Rice has been part of the human diet for millennia. It is actually the oldest recognized food that is common to today’s table. That is not a great surprise. It is loaded with nutrition, including a good amount of protein and complex carbohydrates. It fills a belly, offering a good substitute for modern Western diets that rely heavily on bread, potato and pasta. And in some form or another, rice can be grown just about anywhere.
In much of North America, wild rice — not actually rice, but for our purposes it is — has been cultivated since prehistoric times. While people generally associate rice growing with terraced paddies, such as in Indonesia, the contemporary food-grower in suburban America cannot really produce our own rice this way. However, we do have the capacity to grow some, and it is a pretty cool thing to do.
The First Step
Rice growing begins with rice seeds, and as most of us know, though we may have never cultivated rice ourselves, this is a very thirsty crop. That is why it is typically grown in flooded paddies rather than in fields, like other crops. So, not surprisingly, as is the case with many seeds, rice does best when soaked in a bowl of water before being planted.
According to an amazing reference book, The Resilient Farm and Homestead (check the library), this process lasts about a week. The seeds are rinsed at least once a day during this time and are constantly in water. Ultimately, we are looking for a radical, which is a tiny rootlet, to emerge. Once that happens, we are ready to move on.
- Rice takes a long time to mature, so in very northern climates, this process often begins indoors, before the last frost. This is because rice will not survive a frost at the beginning or the end of its life, so it needs to be harvested in early autumn before the weather hints at freezing. Wild rice is much more conducive to northern climates, and actually prefers things a bit cooler and the days a bit longer.
The Next Step
At this point, the viable rice seeds — those with a radical rootlet — can be moved into their buckets. The buckets should be filled with a good potting soil up to about five inches from the rim of the bucket. The rice seeds can then be planted about a half-inch deep in the soil — three per bucket — with a spacing of roughly six or more inches between them.

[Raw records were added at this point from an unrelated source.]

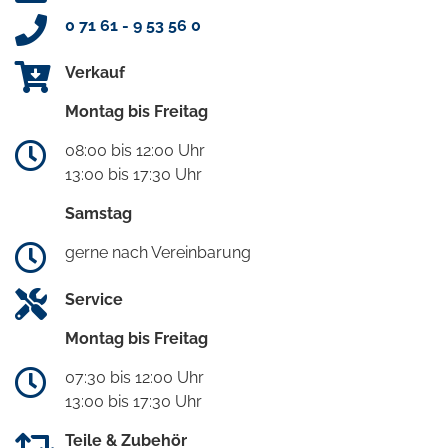
0 71 61 - 9 53 56 0
Verkauf
Montag bis Freitag
08:00 bis 12:00 Uhr
13:00 bis 17:30 Uhr
Samstag
gerne nach Vereinbarung
Service
Montag bis Freitag
07:30 bis 12:00 Uhr
13:00 bis 17:30 Uhr
Teile & Zubehör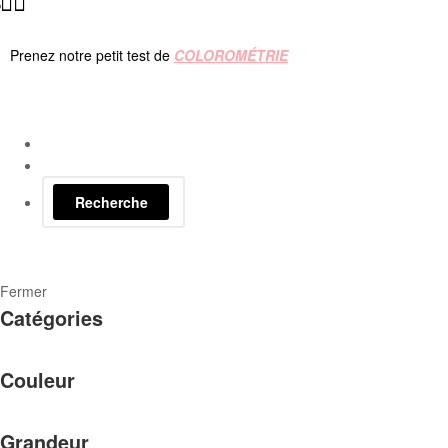
Prenez notre petit test de
COLOROMÉTRIE
Recherche
Fermer
Catégories
Couleur
Grandeur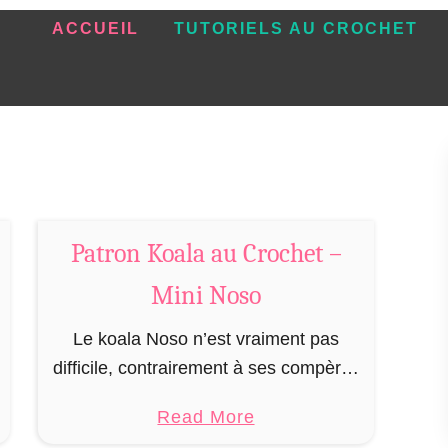
ACCUEIL
TUTORIELS AU CROCHET
Patron Koala au Crochet –
Mini Noso
Le koala Noso n’est vraiment pas
difficile, contrairement à ses compères
de plus grande taille, une seule feuille
a
Read More
d’eucalyptus lui suffit, c’est donc un
b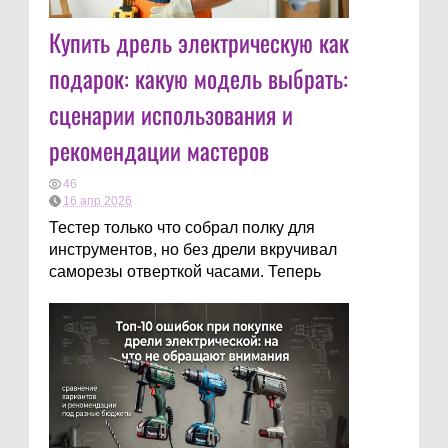
Купить дрель электрическую как
подарок: какую модель выбрать:
сценарии использования и
рекомендации мастеров
46
16 апр 2026
Тестер только что собрал полку для
инструментов, но без дрели вкручивал
саморезы отверткой часами. Теперь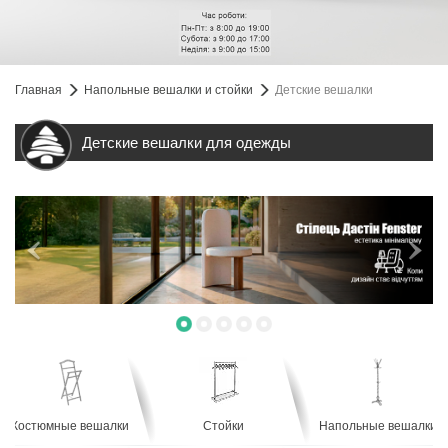
Главная
Напольные вешалки и стойки
Детские вешалки
Детские вешалки для одежды
Костюмные вешалки
Стойки
Напольные вешалки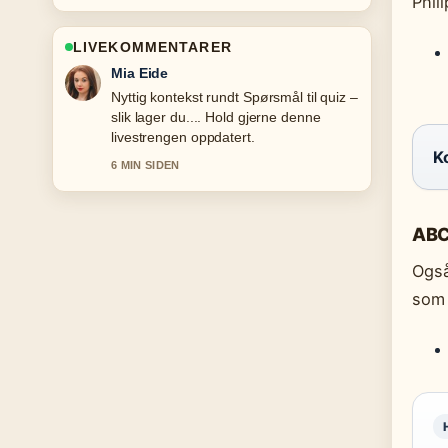
Phil
LIVEKOMMENTARER
Henrik Solberg
Dekningen av Nike Air Max – komplett
guide til... oppleves solid og lett a folge.
8 MIN SIDEN
Ko
ABC
Ogs
som 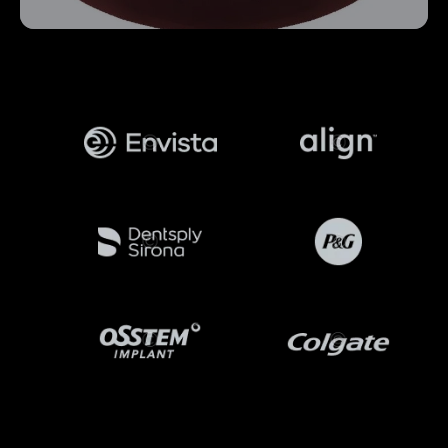
FROM THE SHOP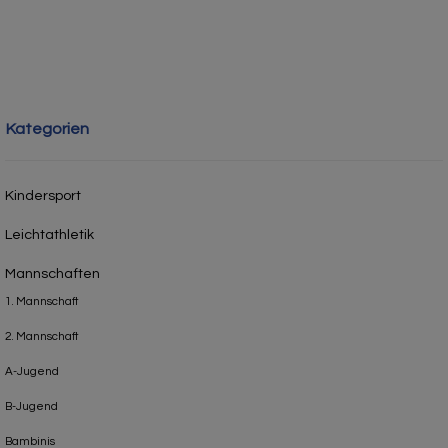
Kategorien
Kindersport
Leichtathletik
Mannschaften
1. Mannschaft
2. Mannschaft
A-Jugend
B-Jugend
Bambinis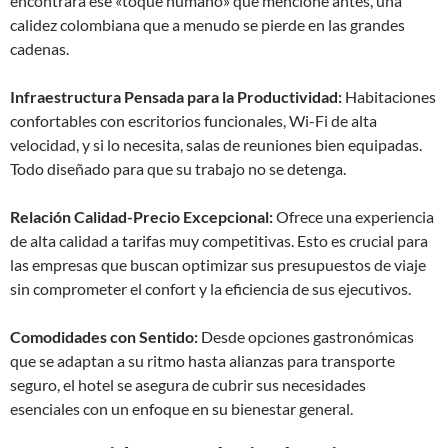
encontrará ese «toque humano» que mencioné antes, una
calidez colombiana que a menudo se pierde en las grandes
cadenas.
Infraestructura Pensada para la Productividad:
Habitaciones
confortables con escritorios funcionales, Wi-Fi de alta
velocidad, y si lo necesita, salas de reuniones bien equipadas.
Todo diseñado para que su trabajo no se detenga.
Relación Calidad-Precio Excepcional:
Ofrece una experiencia
de alta calidad a tarifas muy competitivas. Esto es crucial para
las empresas que buscan optimizar sus presupuestos de viaje
sin comprometer el confort y la eficiencia de sus ejecutivos.
Comodidades con Sentido:
Desde opciones gastronómicas
que se adaptan a su ritmo hasta alianzas para transporte
seguro, el hotel se asegura de cubrir sus necesidades
esenciales con un enfoque en su bienestar general.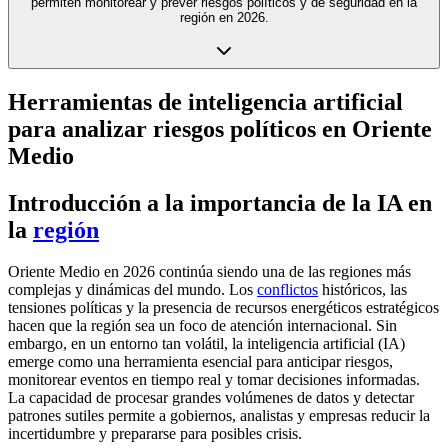
permiten monitorear y prever riesgos políticos y de seguridad en la
región en 2026.
Herramientas de inteligencia artificial
para analizar riesgos políticos en Oriente
Medio
Introducción a la importancia de la IA en
la
región
Oriente Medio en 2026 continúa siendo una de las regiones más
complejas y dinámicas del mundo. Los
conflictos
históricos, las
tensiones políticas y la presencia de recursos energéticos estratégicos
hacen que la región sea un foco de atención internacional. Sin
embargo, en un entorno tan volátil, la inteligencia artificial (IA)
emerge como una herramienta esencial para anticipar riesgos,
monitorear eventos en tiempo real y tomar decisiones informadas.
La capacidad de procesar grandes volúmenes de datos y detectar
patrones sutiles permite a gobiernos, analistas y empresas reducir la
incertidumbre y prepararse para posibles crisis.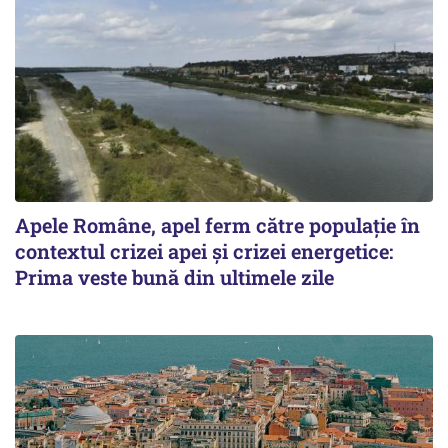
Apele Române, apel ferm către populație în
contextul crizei apei și crizei energetice:
Prima veste bună din ultimele zile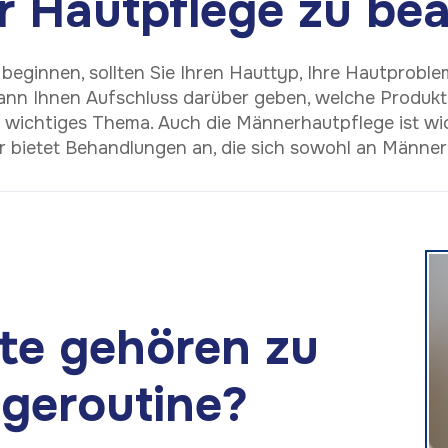
er Hautpflege zu be
beginnen, sollten Sie Ihren Hauttyp, Ihre Hautproble
nn Ihnen Aufschluss darüber geben, welche Produkte
n wichtiges Thema. Auch die Männerhautpflege ist wic
ietet Behandlungen an, die sich sowohl an Männer a
te gehören zu
egeroutine?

At this point, the bucket needs to be filled with water so that it almost reaches the rim. Ideally, the rice is put in a sunny spot that stays around 75 degrees Fahrenheit. It is very important in the early days that the water level is carefully maintained, never dropping below two inches above the soil. This should be maintained until the rice stalks grow to about six inches tall.
- In the case of the really adventurous rice grower with a small paddy, an actually reality for suburban backyards, the seeds can be moved into trays rather than buckets. Each plant tray is grown in a cold frame with plenty of sun and even more water until the danger of frost has passed. Then, it is planted out in the paddy, which maintains a comparable water level.
The Final Growth Spurt
Once the rice stalks reach about six inches, the water level should be raised to four inches one final time, and after that, it is a waiting game. All in all, rice takes roughly five months to reach the right level. For growers starting in mid-April, that means the magic should happen around mid-September.
Generally, seed heads show up around July and are fully established about a month later. At this time, the plants stop growing. Now, we actually want less water so that the heads begin to dry and harden. The seeds should also be brown. If they emit a milky substance, then they likely have a couple more weeks to go.
- Many interesting studies are being done, spurred by famed Japanese rice farmer and author of The One-Straw Revolution, Masanobu Fukuoka, and it has been discovered that rice itself does not necessarily need to be under water, but rather just in very saturated soil. The water, though, acts as a very effective weed blocker.
Almost Dinner Time
After four to five months of nurturing this crop, growers will likely be ready to eat, but a little more time is necessary. Harvesting consists of cutting the stalks down, bunching them together, and allowing them to dry for another month. After this, the rice has to be de-hulled, the biggest challenge of the process.
For our small-scale adventure of bucket-grown rice, a stone roller can be used to remove the hull. For 50 pounds of rice, this would be a painstaking a process, but for experimentation, it will work. Then, the debris is separated from the rice by pouring it in front of a fan for the chaff to winnow.
Be careful cooking it. It doesn’t take nearly as long or nearly as much water. And, it is going to taste much better!